The Karlsruhe Institute of Technology (KIT) discovered a cheat for greater organic solar cell efficiency based on the epidermal cells of rose petals.
Rose petals have certain properties that when artificially reproduced on a larger scale, such as a solar cell, yields more power.
Researchers from the Light Technology Institute (LTI), the Institute of Microstructure Technology (IMT), the Institute of Applied Physics (APH), and the Zoological Institute (ZOO) of KIT and the ZSW, checked out various plant species.
An electron microscope displayed an epidermis composed of a “disorganized arrangement” of crowded microstructures and nanostructures in rose petals. The same principles that make rose petals optimal for light-harvesting can be applied to solar cells.
Solar cells make electricity from sunlight after the release of electrons that travel through an electric circuit.
The scientists applied the rose petal epidermal cells to a polymerized mold that was then pressed into optical glue. The glue was left to dry under UV light. The resulting replica was then incorporated into a solar cell.

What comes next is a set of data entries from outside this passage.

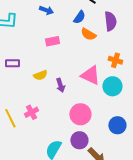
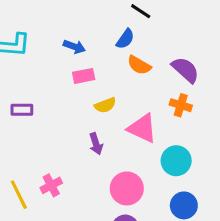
blue arrow: (46, 10) -> (74, 47), moved
purple semicircle: (110, 21) -> (185, 70), moved, turned -42
yellow semicircle: (40, 75) -> (105, 105), moved
cyan circle: (112, 86) -> (176, 161), moved

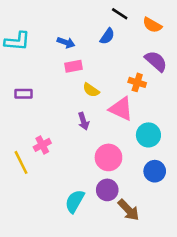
orange semicircle: (139, 65) -> (152, 25), moved
yellow semicircle: (105, 105) -> (91, 90), turned 56
orange cross: (181, 105) -> (137, 82), moved
pink cross: (51, 185) -> (42, 145), moved

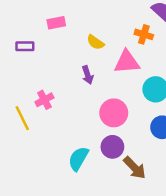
pink rectangle: (73, 66) -> (56, 23), moved
pink triangle: (121, 109) -> (127, 62), turned -30

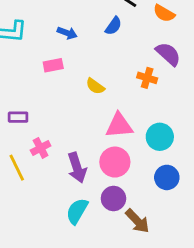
purple rectangle: (25, 46) -> (18, 117), moved
pink triangle: (127, 62) -> (119, 126), moved
purple arrow: (88, 75) -> (77, 168), moved, size x1.5

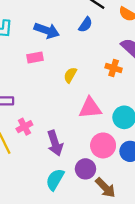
blue arrow: (67, 33) -> (47, 31), size x1.5
yellow semicircle: (95, 86) -> (70, 75), turned 84
pink circle: (115, 162) -> (103, 145), moved

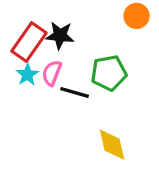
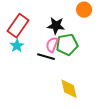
black star: (60, 35) -> (56, 26), moved
pink semicircle: (52, 73) -> (52, 45), moved

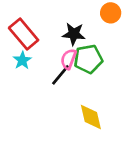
red rectangle: (18, 26) -> (24, 34), turned -75
black line: (46, 57) -> (61, 75), turned -66

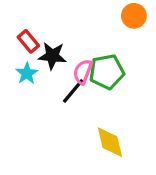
red rectangle: (24, 34) -> (28, 41), size x0.6
black star: (74, 34) -> (52, 56), moved

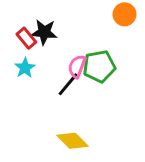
black star: (52, 56) -> (44, 32), moved
yellow diamond: (110, 142) -> (72, 141), moved, turned -32

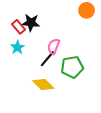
green pentagon: (99, 66) -> (72, 67), moved
yellow diamond: (72, 141) -> (43, 84), moved

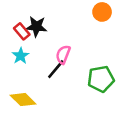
green pentagon: (72, 67) -> (101, 79), moved
yellow diamond: (43, 84) -> (23, 100), moved

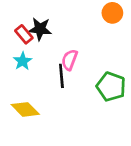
black line: (56, 69) -> (61, 76), turned -45
green pentagon: (101, 79) -> (111, 87), turned 30

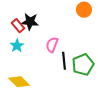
black line: (61, 76) -> (64, 61), moved
green pentagon: (111, 87) -> (83, 65), turned 30

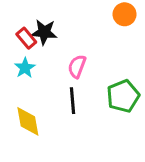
black line: (64, 61) -> (72, 101), moved
yellow diamond: (19, 82) -> (28, 121), turned 35

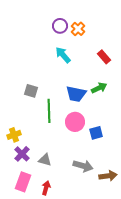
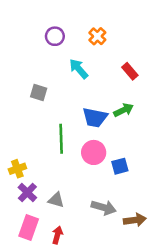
purple circle: (60, 26) -> (55, 36), moved
gray square: (31, 91) -> (39, 92), moved

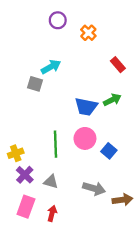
purple circle: (55, 36) -> (58, 20), moved
cyan arrow: (79, 69) -> (51, 67), moved, turned 102
green line: (61, 139) -> (55, 144), moved
blue square: (120, 166) -> (109, 151), turned -35

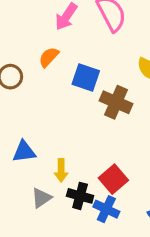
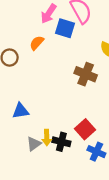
blue square: (86, 77) -> (65, 28), moved
yellow arrow: (61, 170) -> (47, 138), moved
blue cross: (106, 209) -> (96, 152), moved

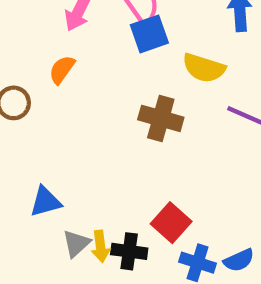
blue square: (65, 28) -> (149, 34), moved, turned -30
gray triangle: (34, 144) -> (76, 243), moved

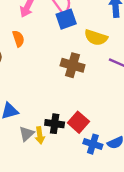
orange semicircle: (62, 70) -> (18, 39), turned 126
black cross: (129, 251) -> (55, 124), moved

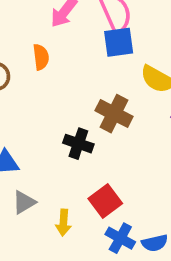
black cross: (55, 124) -> (78, 144), moved
yellow arrow: (40, 135) -> (63, 223), moved

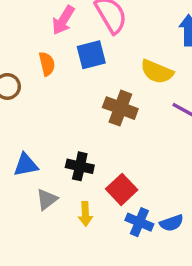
blue square: (119, 42) -> (91, 55), moved
black cross: (78, 144) -> (80, 166), moved

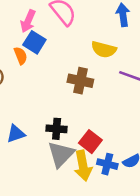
blue square: (91, 55) -> (34, 42), moved, turned -35
gray triangle: (47, 199) -> (61, 154), moved, size x1.6
yellow arrow: (85, 214) -> (83, 166), moved, size x1.6

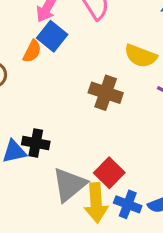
orange semicircle: (21, 56) -> (32, 51), turned 42
black cross: (57, 129) -> (36, 143), moved

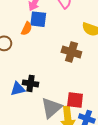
blue square: (52, 36) -> (38, 19), turned -30
red square: (109, 173) -> (75, 100), turned -36

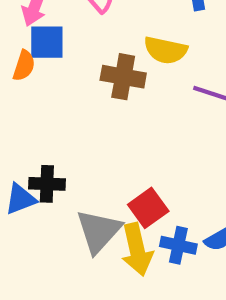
brown cross: (71, 52) -> (123, 77), moved
red square: (75, 100) -> (148, 208), turned -36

The new technique resulted in an increase of 12 percent of power conversion efficiency. The reasons behind the gain in solar cell power are currently under investigation. The researchers speculate that the omnidirectional antireflection properties seen in the epidermis leads to less surface reflection.
The artificial epidermis has a surface reflection value below 5 percent, or a significant value that remains the same even with light incidence angles that stretch to 80 degrees. It is also thought that the microlense effect might be a key player in the solar cell’s efficiency. When the optical path in the solar cell is increased, photons are more likely to be absorbed by the material.
In the future, the researchers hope to better understand what makes disorganization in photonic structures important to the absorbance of light.